To efficiently extract genes that were stratified for prognostic risk in different immune subtypes, we analyzed DERs, including DEmRs, DElncRs, and DEmiRs. And by constructing regulatory networks associated with immune checkpoints, we identified seven hub genes, some of which are well-known regulators of immune surveillance [60,61,62]. By constructing the Cox model, we finally identified a three-gene signature for prognosis and risk assessment, namely CD19, GZMB and IFNG. High risk patients (greater expression of CD19 and IFNG, and low expression of GZMB) indicated a worse prognosis and might be more suitable for the use of ICIs. However, we also noticed that CD19, GZMB, and IFNG expression levels were considerably greater in the immunoactive NMF2 group compared with other groups, which might partially explain why the survival status of the NMF2, and other patient groups did not differ significantly. CD19 is presently thought to be the best accessible target for CAR-T cell treatment in blood cancer [63], whereas autophagic degradation of GZMB represents a novel method for hypoxic tumor cells to avoid natural killer cell-mediated lysis, and IFNG is important in maintaining immune homeostasis [64, 65]. The increased expression levels of GZMB and CD19 did not coincide with CNAs or altered methylation levels, suggesting the existence of other genomic or epigenetic effects; and despite the fact that higher IFNG expression was linked to CNAs or altered methylation levels, it certainly could not be excluded that there might be other factors affecting its expression. The mechanistic study concerning the association between CD19-GZMB-IFNG and ICI response remains to be further investigated. Nevertheless, these data raised the possibility that for patients with NSCLC, those with higher expression of hub genes might be “immunoactive”, have higher expression of immune checkpoints, and a higher CD4 memory activated and CD8 T cell repertoire, and they might be more sensitive to ICIs. Thereafter, it was possible that the risk degree and prognosis could be evaluated by the three-gene signature constructed here.
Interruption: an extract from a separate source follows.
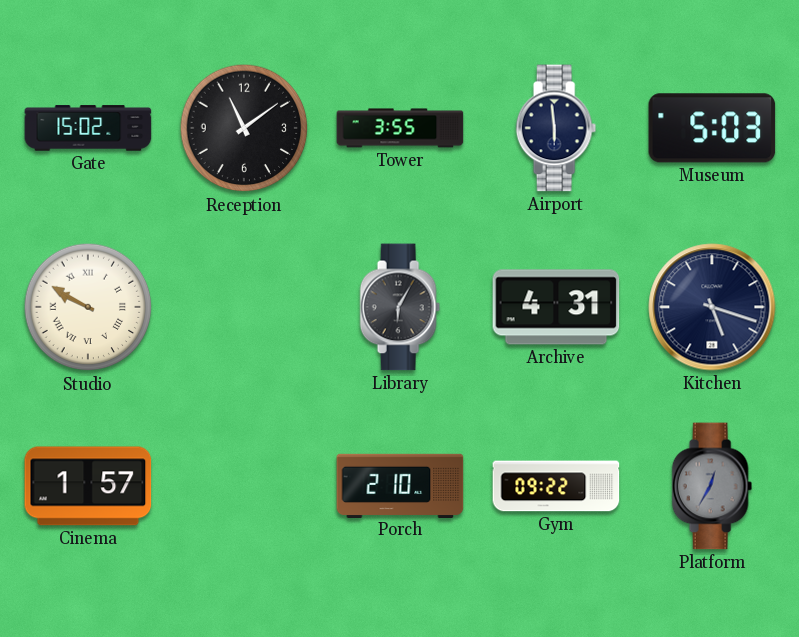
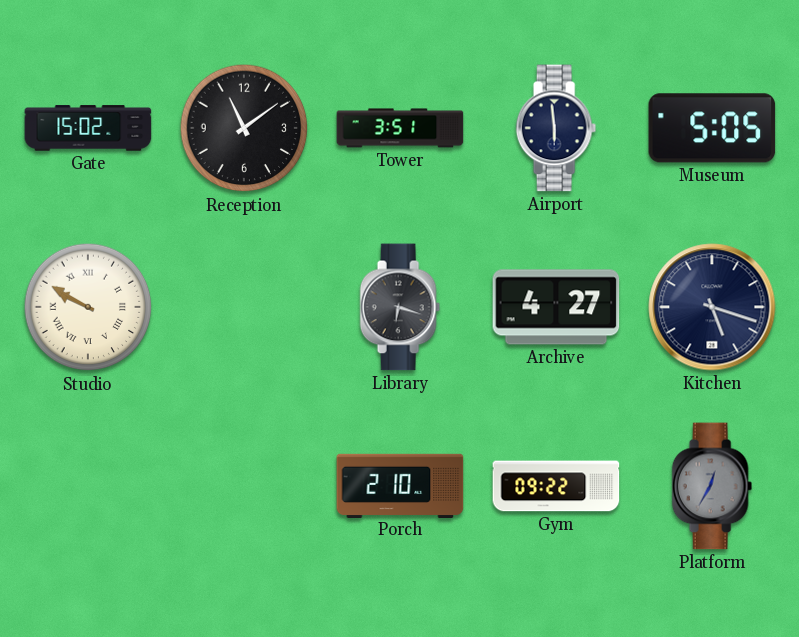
Tower: 3:55 -> 3:51
Museum: 5:03 -> 5:05
Library: 6:05 -> 6:18
Archive: 4:31 -> 4:27
Cinema: 1:57 -> none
Similar to other bioinformatics approaches applying an integrative analysis of multi-omics data derived from bulk tumor tissue, this study shares some limitations. First, the limitation of study subjects. We mainly collected data from TCGA database as training data set, and a few GEO datasets for validation. The selection of the sources of these data introduced sampling bias, for which we lacked enough real-world data to testify our conjecture and to judge the validity of our three-gene signature. And the small sample size of the GSE136961 limited our interpretation of the utility of the prognostic predictor in assessing the risk and benefit of NSCLC receiving the ICI therapy. Second, while genetic and epigenetic alterations were evaluated more macroscopically for alterations related to immune checkpoint expression, there was no discussion of how individual genes impact the expression of immune checkpoints. Third, the lack of combination of the currently existing promising biomarkers indicative of response to the ICI therapy, such as the tumor mutational burden (TMB) [66], and the prognostic model identified in this study to reduce the potential bias of each one [23, 24]. Fourth, not every NSCLC patient is available to provide sufficient samples for sequencing, limiting the representativeness of currently sequenced tissues [67]. More attention should be paid in the above aspects to minimize the impact these limitations have on the findings.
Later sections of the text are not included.